# Step#1

## Assumptions
* Every subcampaign is associated with a different class of customer (i.e. context)
* ...

## Variables and notation

| Variable | Description |
|---------:|:------------|
| $t$ | Time/Day  |
| $T$ | Time horizon |
| $j$ | A customer class/subcampaign |
| $N$ | Number of customer classes/subcampaigns |
| $p_{j,t}$ | Price at time $t$ for the customer class/subcampaign $j$ |
| $c_{j}$ | Conversion rate at price $p$ for the customer class/subcampaign $j$ |
| $m$ | Margin obtained by the sale at price $p$ |
| $x_{j,t}$ | Bid of subcampaign $j$ at time $t$ |
| $n_{j}$ | Number of clicks of new users of subcampaign $j$, given the value of the bid $x_{j,t}$ |
| $\tau_{j}$ | Number of times the user buy again the item by 30 days after the first purchase |
| $CPC_{j}$| Cost per click for the subcampaign $j$, given the value of the bid $x_{j,t}$ |

## Optimization problem
Objective function (maximization of the profit): 
* $ \underset{p_{j,t} , x_{j,t}} {\textrm{max}} \sum \limits _{t} ^{T} \sum \limits _{j} ^{N} n_{j}(x_{j,t}) \text{  } [ \text{  } c_{j}(p_{j,t}) \text{  } m(p_{j,t}) \text{  } (\tau_{j} + 1) - CPC_{j}(x_{j,t}) ] $

## Algorithm

***
$\mathbf{\text{Joint bidding/pricing optimization algorithm}}$<br>
***
For $t = 1$ to $T$, and for $j = 1$ to $N$ set:
* $p_{j,t}^{*}, x_{j,t}^{*} = \underset{p_{j,t} , x_{j,t}}{\textrm{arg max}} \text{  } n_{j}(x_{j,t}) \text{  } [ \text{  } c_{j}(p_{j,t}) \text{  } m(p_{j,t}) \text{  } \tau_{j} - CPC_{j}(x_{j,t}) ]$

The values of all the parameters are known and available in $\Theta(1)$.  
Defining $X$ the total number of bids and $P$ the total number of prices, the algorithm finds the optimal values $p_{j,t}^{*}, x_{j,t}^{*}$ with time complexity: $$ \Theta(T \text{ } N \text{ } X \text{ } P) $$

# Step#2



In step 2 we consider the online optimization version of the proble we described in step 1. <br>
We have to find the best values for the price and bid, without having full knowledge of the distributions governing our variables. To find an approximation of the variables we have to sample values from the environment and build an increasingly-better estimation of the underlying distribution. <br>
Each day is considered a different "round" of our problem and we consider a time horizon of 1 year.

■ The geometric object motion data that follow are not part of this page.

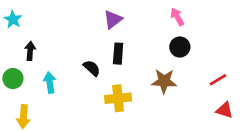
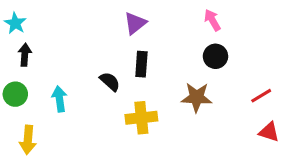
black arrow: (30, 51) -> (25, 55), moved

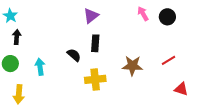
black circle: (215, 56) -> (167, 17), moved
red line: (261, 96) -> (168, 60), moved

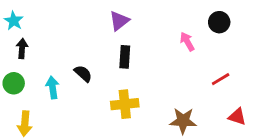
pink arrow: (143, 14) -> (187, 42), moved
black semicircle: (74, 55) -> (83, 74), moved
brown star: (132, 66) -> (183, 121), moved

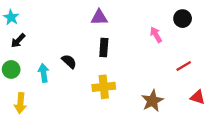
purple triangle: (119, 21) -> (99, 17), turned 36
black arrow: (22, 49) -> (18, 41), turned -140
brown star: (183, 121) -> (152, 101), turned -30

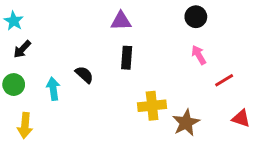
black circle: (183, 19) -> (196, 17), moved
pink arrow: (156, 35) -> (199, 55), moved
yellow cross: (104, 87) -> (152, 106), moved

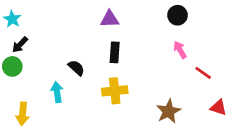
red line: (224, 80) -> (203, 73), turned 66
green circle: (14, 85) -> (12, 66), moved
cyan arrow: (53, 89) -> (57, 92), moved
yellow cross: (152, 106) -> (115, 91), moved

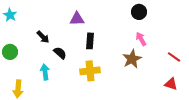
purple triangle: (110, 19) -> (77, 19), moved
black arrow: (20, 45) -> (43, 37), moved, turned -88
red line: (203, 73) -> (174, 57), moved
brown star: (169, 111) -> (132, 59), moved

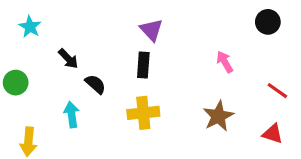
black circle: (139, 12) -> (268, 22), moved
cyan star: (10, 15) -> (30, 27), moved
purple triangle: (77, 19) -> (151, 30), moved, turned 49
brown star: (132, 59) -> (218, 116), moved

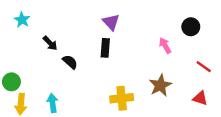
black circle: (268, 22) -> (191, 27), moved
green circle: (16, 83) -> (11, 82), moved
yellow cross: (143, 113) -> (122, 98), moved
cyan arrow: (71, 114) -> (52, 103), moved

$\mathbf{\text{Random Variables}}$<br>
In this section we list the variables of which we do not have full knowledge. These variables will be sampled at each round from a distribution in the environment. 

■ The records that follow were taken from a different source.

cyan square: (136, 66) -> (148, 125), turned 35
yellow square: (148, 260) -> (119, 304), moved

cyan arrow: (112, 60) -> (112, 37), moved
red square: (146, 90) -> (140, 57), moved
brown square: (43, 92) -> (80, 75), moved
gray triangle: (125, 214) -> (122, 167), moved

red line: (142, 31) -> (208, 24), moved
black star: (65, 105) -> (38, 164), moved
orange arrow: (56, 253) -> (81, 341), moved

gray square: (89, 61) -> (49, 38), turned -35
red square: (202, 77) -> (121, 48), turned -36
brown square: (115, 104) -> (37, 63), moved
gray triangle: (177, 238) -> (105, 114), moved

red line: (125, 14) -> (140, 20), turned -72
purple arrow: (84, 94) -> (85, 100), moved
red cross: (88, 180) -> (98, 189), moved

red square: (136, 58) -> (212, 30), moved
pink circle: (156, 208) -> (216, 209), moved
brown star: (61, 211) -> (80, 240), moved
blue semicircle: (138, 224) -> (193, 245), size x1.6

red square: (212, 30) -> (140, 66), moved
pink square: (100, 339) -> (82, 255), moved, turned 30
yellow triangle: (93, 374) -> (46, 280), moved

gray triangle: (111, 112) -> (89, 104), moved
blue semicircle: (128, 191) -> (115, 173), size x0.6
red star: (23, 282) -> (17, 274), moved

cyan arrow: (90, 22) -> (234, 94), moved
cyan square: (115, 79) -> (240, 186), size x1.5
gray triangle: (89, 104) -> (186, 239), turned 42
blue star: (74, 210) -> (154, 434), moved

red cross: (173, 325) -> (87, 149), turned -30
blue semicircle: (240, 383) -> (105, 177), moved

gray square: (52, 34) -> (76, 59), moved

| Random Variable | Motivation |
|---------:|:------------|
| $CPC_{j}$| Cost per click is randomly extracted from distribution |
| $c_{j}$ | The conversion (buying an item after visiting the site) is sampled from a distribution |
| $n_{j}$| Number of new users is randomly extracted at the 'start' of each day |
| $\tau_{j}$| The number of times the user buys again is sampled from a distr. after the first purchase |


$\mathbf{\text{Random Variable Models}}$<br> 
The random variables follow a probability distribution which is set in the environment and at each round a value is sampled from these distributions.<br>
As each class has a different behaviour the underlying distributions vary for each one.<br>
In this section we present the three distributions which govern the behaviour for each class.

##### Sampling
Each point in the graph represents the mean of the distribution the variable is associated to. <br>
Sampling from a variable means extracting a value from a distribution with the chosen parameter. <br>
In particular when sampling from the Conversion Rate, we sample from a Bernoulli distribution.
Meanwhile, when sampling from the CPC, the numeber of new users and the future purchases we sample from a Gaussian distribution with the chosen mean parameter and variance ??. 


$\mathbf{\text{Conversion Rate}}$<br> 


The conversion rates differ for each class and have been modeled to follow the different beahaviour of the users of each class.
In particular C1 users will tend have a higher conversion rate as they are the most prone to buy our product, while C2 and C3 users follow a diffrent behavior with lower confersion rates.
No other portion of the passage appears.